Что касается В., то она признала — возможно, осознавая собственное продвижение к неодушевленности, — что фетиш у них с Мелани был общим. Ведь неодушевленные предметы для своей жертвы все на одно лицо. То была вариация на тему Порпентайна, тему Тристана и Изольды, а по мнению некоторых — на единственный, банальный и раздражающий мотив всего романтизма, начиная со средних веков: "Акт любви и акт смерти суть едины." Мертвыми они в итоге объединятся с неодушевленной вселенной и друг с другом. А до тех пор любовная игра остается лицедейством неодушевленного, трансвестизмом не между полами, но между живым и мертвым, человеком и фетишем. Одежда на обеих не имела для них значения. Стриженая голова Мелани служила лишь деталью, непонятной частицей личной символики леди В., и — если это действительно была Виктория Рэн — возможно, отсылала к периоду ее послушничества.

Если это — Виктория Рэн, то даже Стенсила не могла не тронуть ирония краха, к которому продвигалась ее жизнь, набравшая к тому предвоенному августу такую скорость, что этому движению невозможно было воспрепятствовать. Флорентийская девчонка, молодая предпринимательница со всей ее детской надеждой на свое virtu, с девичьей верой в то, что Фортуну (если только не подведут мастерство и чувство времени) можно подчинить; та Виктория постепенно замещалась В., чем-то совершенно иным, для чего молодой век пока не придумал названия.
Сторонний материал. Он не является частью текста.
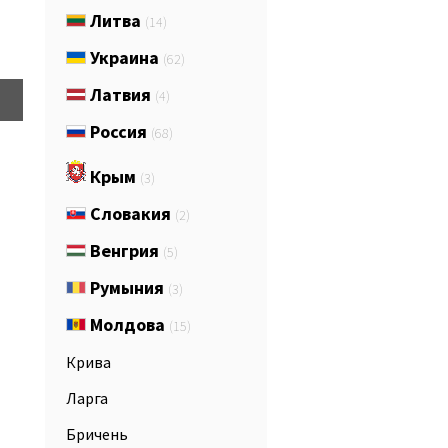
Литва
(14)
Украина
(62)
Латвия
(4)
Россия
(68)
Крым
(3)
Словакия
(2)
Венгрия
(5)
Румыния
(3)
Молдова
(15)
Крива
Ларга
Бричень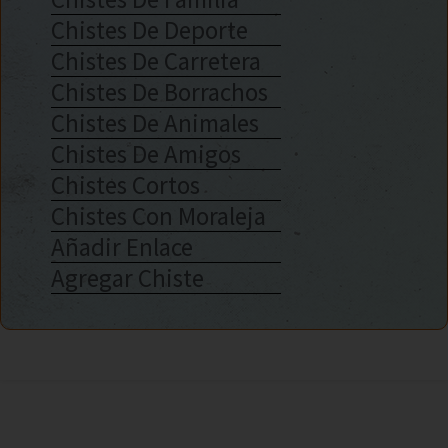
Chistes De Deporte
Chistes De Carretera
Chistes De Borrachos
Chistes De Animales
Chistes De Amigos
Chistes Cortos
Chistes Con Moraleja
Añadir Enlace
Agregar Chiste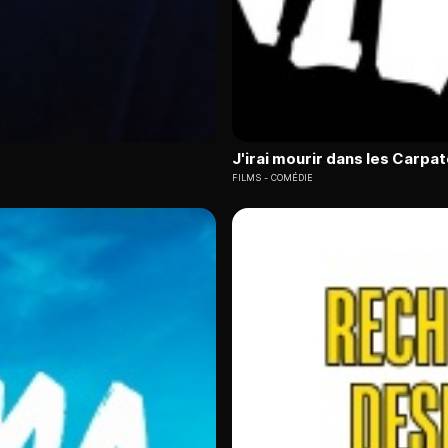
J'irai mourir dans les Carpa
FILMS
COMÉDIE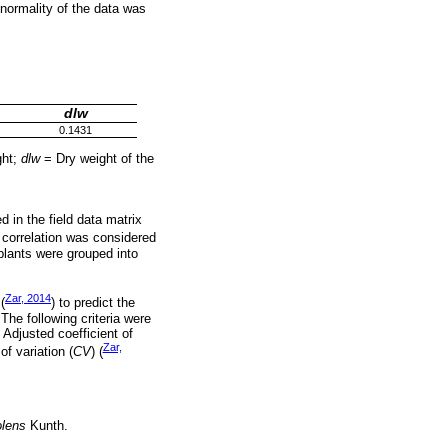
normality of the data was
dlw
0.1431
ght;
dlw
= Dry weight of the
d in the field data matrix
t correlation was considered
 plants were grouped into
Zar, 2014
 (
) to predict the
. The following criteria were
 Adjusted coefficient of
Zar,
of variation (
CV
) (
olens
Kunth.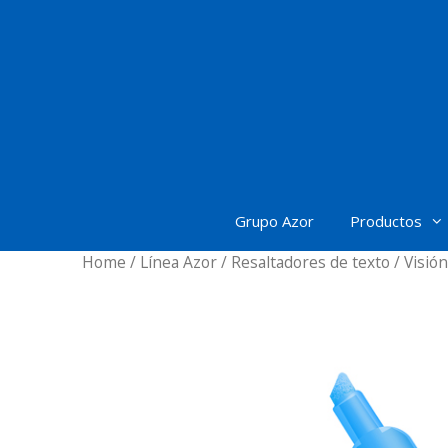
Saltar
al
contenido
Grupo Azor
Productos
Home
/
Línea Azor
/
Resaltadores de texto
/ Visión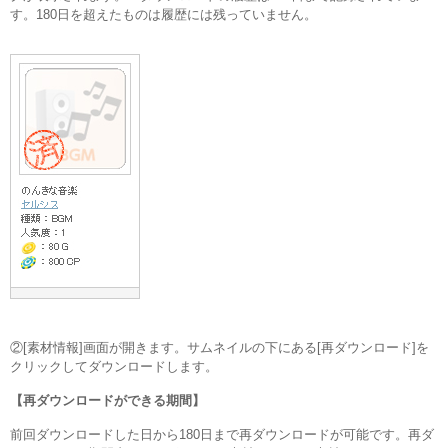
す。180日を超えたものは履歴には残っていません。
②[素材情報]画面が開きます。サムネイルの下にある[再ダウンロード]を
クリックしてダウンロードします。
【再ダウンロードができる期間】
前回ダウンロードした日から180日まで再ダウンロードが可能です。再ダ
Все мы до определенной степени оказываемся втянутыми в эту политику медленного умирания, но несчастная Виктория сблизилась и с Закулисьем.
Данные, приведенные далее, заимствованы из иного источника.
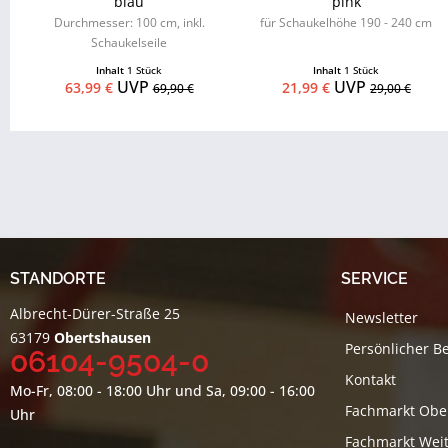
blau
pink
Durchmesser: 100 cm, inkl.
für Schaukelhöhe 190 - 240 cm
Schaukelseile
Inhalt
1 Stück
Inhalt
1 Stück
UVP
UVP
63,99 €
21,99 €
69,90 €
29,00 €
STANDORTE
SERVICE
Albrecht-Dürer-Straße 25
Newsletter
63179
Obertshausen
Persönlicher B
06104-9504-0
Kontakt
Mo-Fr, 08:00 - 18:00 Uhr und Sa, 09:00 - 16:00
Fachmarkt Obe
Uhr
Fachmarkt Weit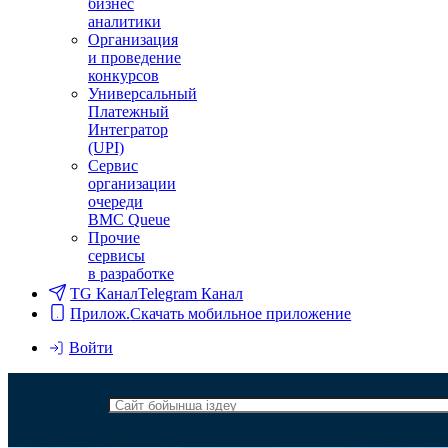
бизнес
аналитики
Организация
и проведение
конкурсов
Универсальный
Платежный
Интегратор
(UPI)
Сервис
организации
очереди
BMC Queue
Прочие
сервисы
в разработке
TG Канал
Telegram Канал
Прилож.
Скачать мобильное приложение
Войти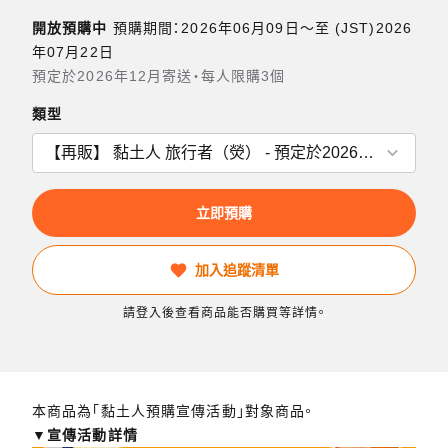
開放預購中
預購期間：2026年06月09日〜至 (JST)2026
年07月22日
預定於2026年12月寄送・每人限購3個
類型
立即預購
加入追蹤清單
請登入後查看商品能否購買等詳情。
本商品為「黏土人預購宣傳活動」對象商品。
▼宣傳活動詳情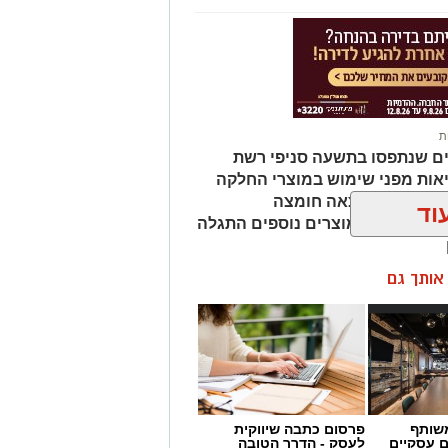
 מועמדת בעלי "ראש מלא ברעיונות",
הילתית של אחד ממוסדות התרבות
 להיכנס לעמוד הדרושים של
ת
ים שנתפסו בתשעה סניפי רשת
 מאירוע חדשותי? מצאתם טעות
אות מפני שימוש במוצרי החלקה
מהמוצרים נמצאה חומצה
וד
ות שיער, ובמוצרים נוספים התגלה
ן אותך גם
שותף
פרסום כתבה שיווקית
ם עסקיים
לעסק - הדרך הטובה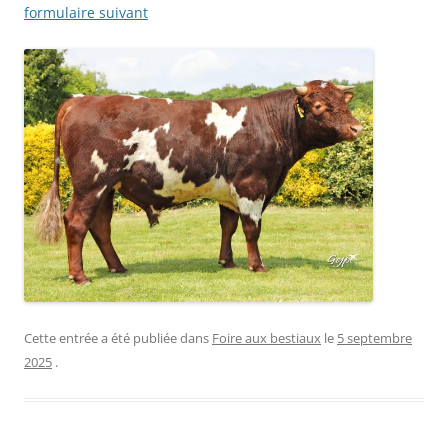
formulaire suivant
Cette entrée a été publiée dans
Foire aux bestiaux
le
5 septembre
2025
.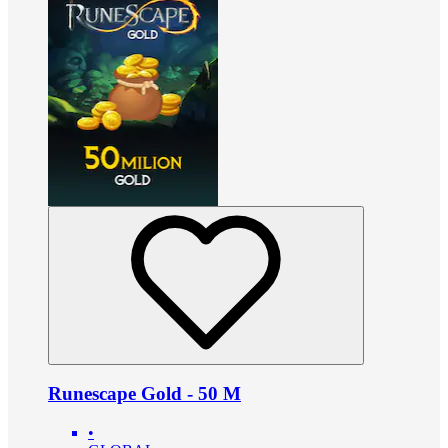
Runescape Gold - 50 M
•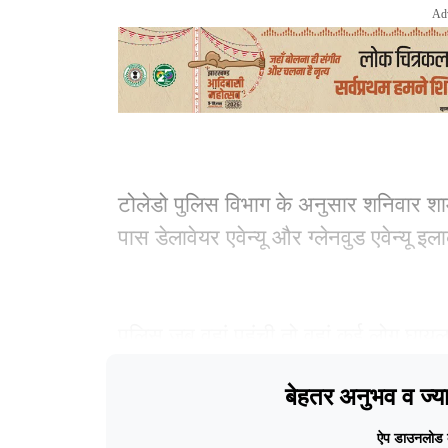
Ad
टोलेडो पुलिस विभाग के अनुसार शनिवार शा
पास डेलावेयर एवेन्यू और ग्लेनवुड एवेन्यू इल
पुलिस जब वहां पहुंची तो वहां कई लोग घायल 
बेहतर अनुभव व ज्या
Ad
ऐप डाउनलोड क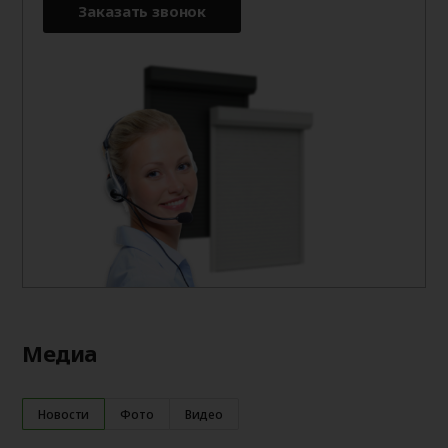
Заказать звонок
Медиа
Новости
Фото
Видео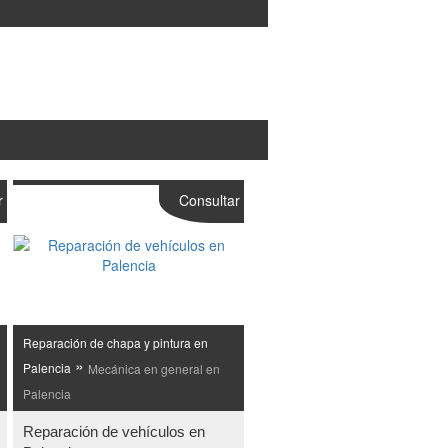
r
Consultar
Reparación de chapa y pintura en
»
Palencia
Mecánica en general en
Palencia
Reparación de vehículos en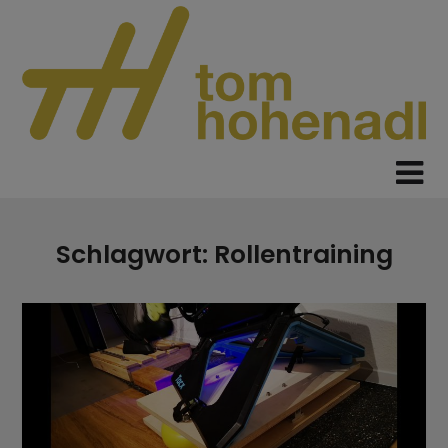
Skip
to
content
Schlagwort:
Rollentraining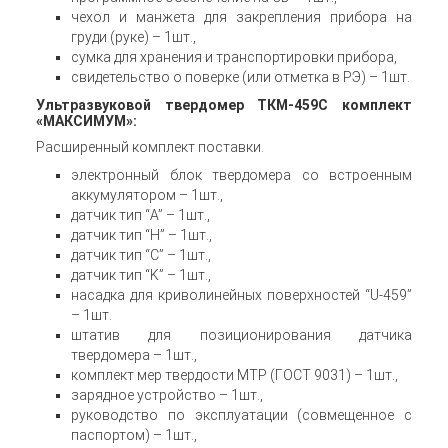
чехол и манжета для закрепления прибора на
груди (руке) – 1шт.,
сумка для хранения и транспортировки прибора,
свидетельство о поверке (или отметка в РЭ) – 1шт.
Ультразвуковой твердомер ТКМ-459С комплект
«МАКСИМУМ»:
Расширенный комплект поставки.
электронный блок твердомера со встроенным
аккумулятором – 1шт.,
датчик тип “A” – 1шт.,
датчик тип “H” – 1шт.,
датчик тип “C” – 1шт.,
датчик тип “K” – 1шт.,
насадка для криволинейных поверхностей “U-459”
– 1шт.
штатив для позиционирования датчика
твердомера – 1шт.,
комплект мер твердости МТР (ГОСТ 9031) – 1шт.,
зарядное устройство – 1шт.,
руководство по эксплуатации (совмещенное с
паспортом) – 1шт.,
Если В. вообще подозревала, что ее фетишизм был частью заговора против одушевленного мира, плана внезапного создания здесь колонии Царства смерти, то это свидетельствовало бы в пользу бытовавшего в "Ржавой Ложке" мнения, будто Стенсил ищет в ней собственную идентификацию. Однако Мелани нашла свою идентификацию в бездушном отблеске зеркала и в леди В., и последняя испытывала такое восхищение, что продолжала пребывать в неведении, выведенная из равновесия любовью; забывая даже о том, что, хотя «расписание» здесь — на пуфе, на кровати, в зеркалах — не соблюдается, их любовь в чем-то похожа на туризм; ведь как туристы по мере развития этого мира привносят в него часть другого и, в конце концов, создают в каждом городе параллельное общество, так и Царство смерти обслуживается фетишеподобными структурами типа фетиша В., которые представляют собой разновидность инфильтрации.